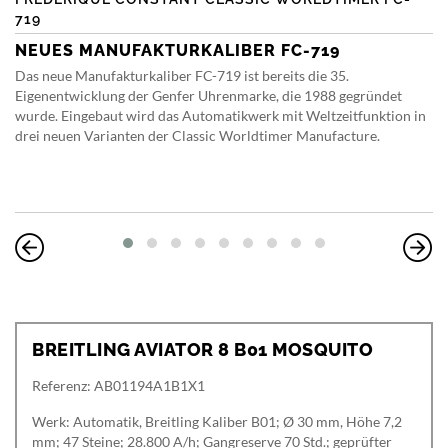
719
NEUES MANUFAKTURKALIBER FC-719
Das neue Manufakturkaliber FC-719 ist bereits die 35.
Eigenentwicklung der Genfer Uhrenmarke, die 1988 gegründet
wurde. Eingebaut wird das Automatikwerk mit Weltzeitfunktion in
drei neuen Varianten der Classic Worldtimer Manufacture.
BREITLING AVIATOR 8 B01 MOSQUITO
Referenz: AB01194A1B1X1
Werk: Automatik, Breitling Kaliber B01; Ø 30 mm, Höhe 7,2
mm; 47 Steine; 28.800 A/h; Gangreserve 70 Std.; geprüfter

• • • • • • •

Directions for this task —
The lines from the one containing "Werk: Automatik, Breitling" to the final line of the listing above must be set down exactly, both included.

Your solution —
Werk: Automatik, Breitling Kaliber B01; Ø 30 mm, Höhe 7,2
mm; 47 Steine; 28.800 A/h; Gangreserve 70 Std.; geprüfter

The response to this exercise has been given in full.